Да, не простится. Почему она должна жалеть Шиллинга? Каждому свое — по заслугам. Месяц прятался на их хуторе от милиции, говорил о каком-то Чебурашке, потом намекнул, что тогда, на Аскольдовой могиле, передал этому типу, истинному крокодилу, франки или доллары. Вероятно, милиция охотится за Шиллингом, и она должна сообщить...

Юлия вспомнила вежливого, статного майора, приезжавшего к ней в Дубовцы. Как его фамилия? Хубак или Хабук? По крайней мере, она точно помнит, что из уголовного розыска, и завтра найдет его. Симпатичный майор... Правда, тогда он не откликнулся на ее попытки пофлиртовать, может, был в плохом настроении или служебное рвение слишком мешало ему, все может быть, но он, безусловно, симпатичный...

Юлия приободрилась, смахнула с ресниц слезы — жизнь снова начинала нравиться ей.

20

Хаблак нашел парторга в одной из времянок, стоявших вблизи карьера. Седой суровый человек с поклеванным оспой лицом оторвался от бумаг, в которых делал карандашом пометки, и смотрел на майора, казалось бы, равнодушно, однако Хаблак уловил в его глазах любопытство — еще бы, видно, нечасто приезжают сюда такие гости.

— Мне сказали в райкоме, — начал Хаблак, — что я целиком могу положиться на вас, Герасим Спиридонович.

— На то я и парторг, — ответил тот с чувством собственного достоинства.

— То есть можно говорить открытым текстом?

— А вы это редко делаете?

— Смотря с кем.

— Понимаю, — улыбнулся Герасим Спиридонович, — абсолютно вас понимаю. Такая уж профессия... Так что же привело вас к нам?

— Имеем сведения: у вас в карьере не все в порядке со взрывчаткой.

— Как так? — сразу стал серьезным парторг. — Взрывчатка — это серьезно, и милиция без веских аргументов вряд ли заинтересуется этим вопросом.

— Попала в чужие руки.

— И?..

— Единственное, что могу сказать: обошлось без жертв.

— Уже легче.

— Мы очень надеемся на вашу помощь.

— Но кто же?.. На кого падает подозрение?

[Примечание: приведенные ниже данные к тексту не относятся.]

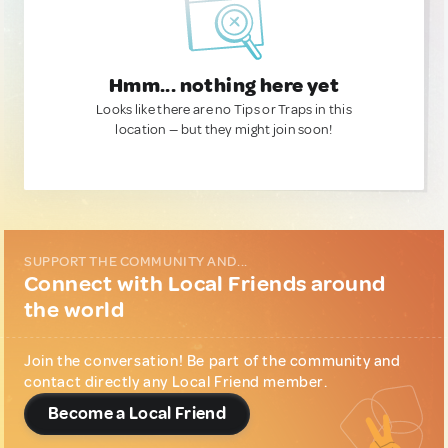
Hmm... nothing here yet
Looks like there are no Tips or Traps in this
location — but they might join soon!
SUPPORT THE COMMUNITY AND...
Connect with Local Friends around
the world
Join the conversation! Be part of the community and
contact directly any Local Friend member.
Become a Local Friend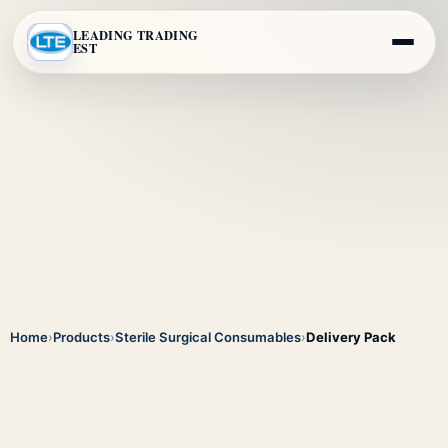
LEADING TRADING
EST
Home
›
Products
›
Sterile Surgical Consumables
›
Delivery Pack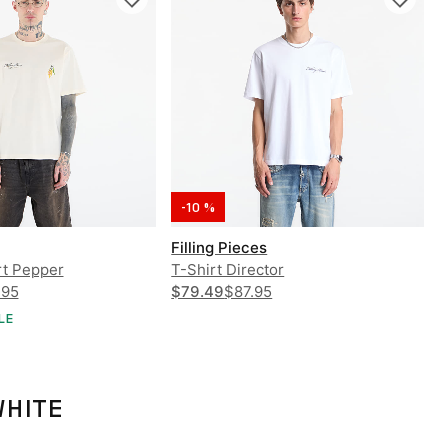
-10 %
Filling Pieces
rt Pepper
T-Shirt Director
.95
$79.49
$87.95
LE
WHITE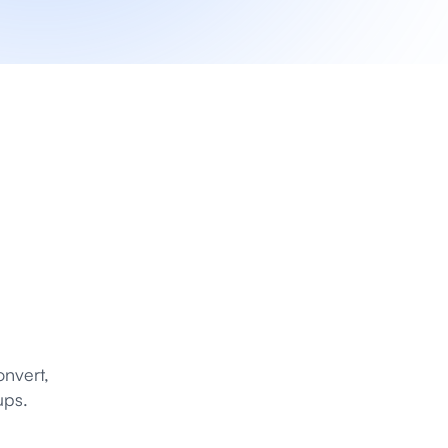
nvert, 
ups.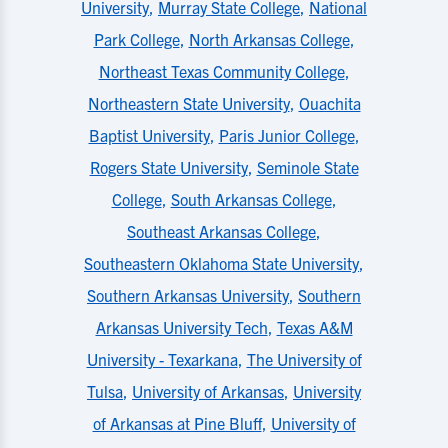
University
,
Murray State College
,
National
Park College
,
North Arkansas College
,
Northeast Texas Community College
,
Northeastern State University
,
Ouachita
Baptist University
,
Paris Junior College
,
Rogers State University
,
Seminole State
College
,
South Arkansas College
,
Southeast Arkansas College
,
Southeastern Oklahoma State University
,
Southern Arkansas University
,
Southern
Arkansas University Tech
,
Texas A&M
University - Texarkana
,
The University of
Tulsa
,
University of Arkansas
,
University
of Arkansas at Pine Bluff
,
University of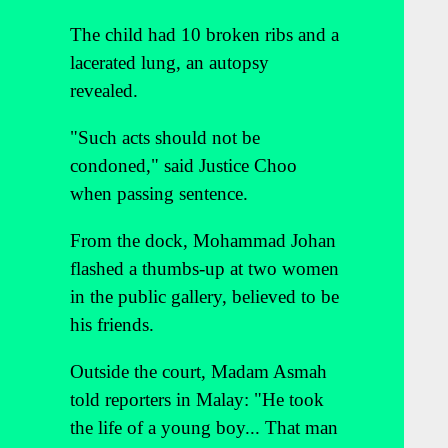
The child had 10 broken ribs and a
lacerated lung, an autopsy
revealed.
"Such acts should not be
condoned," said Justice Choo
when passing sentence.
From the dock, Mohammad Johan
flashed a thumbs-up at two women
in the public gallery, believed to be
his friends.
Outside the court, Madam Asmah
told reporters in Malay: "He took
the life of a young boy... That man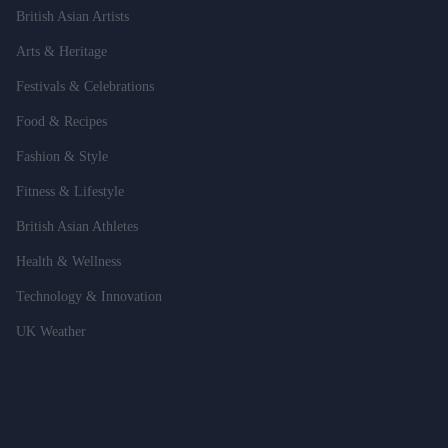
British Asian Artists
Arts & Heritage
Festivals & Celebrations
Food & Recipes
Fashion & Style
Fitness & Lifestyle
British Asian Athletes
Health & Wellness
Technology & Innovation
UK Weather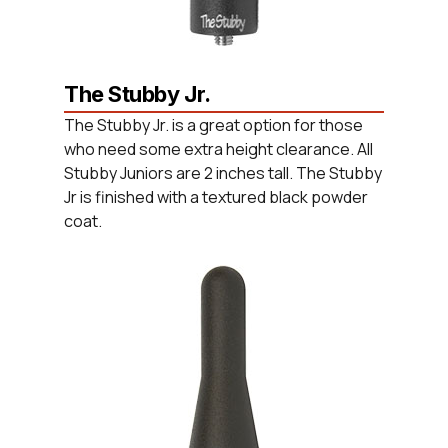
The Stubby Jr.
The Stubby Jr. is a great option for those
who need some extra height clearance. All
Stubby Juniors are 2 inches tall. The Stubby
Jr is finished with a textured black powder
coat.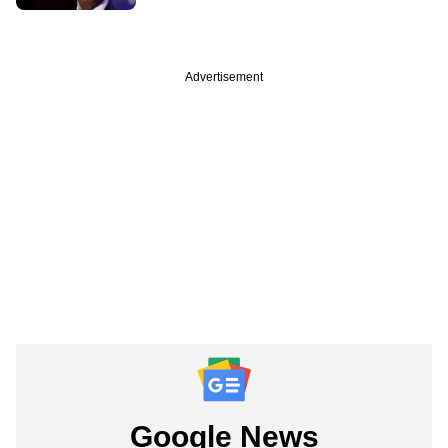
Advertisement
Google News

Честно говоря, Хаблаку не хотелось называть фамилию Червича, но в райкоме ему сказали, что может полностью довериться парторгу — ветеран войны, человек честный и принципиальный. Все же поколебавшись секунду или две, сказал:

— У вас работает начальником участка Дмитрий Лукьянович Червич?

— Есть такой.

— Не могу утверждать, но возможно, он.

Парторг задумался. Даже зажал на какой-то миг в зубах неотточенный конец карандаша. Наконец ответил:

— У нас вообще-то взрывчатка под контролем. Придерживаемся инструкции. Но, сами понимаете, когда рвешь камень, по-всякому бывает. Люди свои, как не доверять? Над каждым шурфом не будешь же стоять, потому, прямо скажу, все может быть...

— А Червич?

— Ничего парень, немного разболтанный, однако особых замечаний нет. — Парторг еще покусал кончик карандаша и сказал: — Я сейчас бригадира Лучкая позову, с ним поговорим.

Ему было виднее, и Хаблак согласился.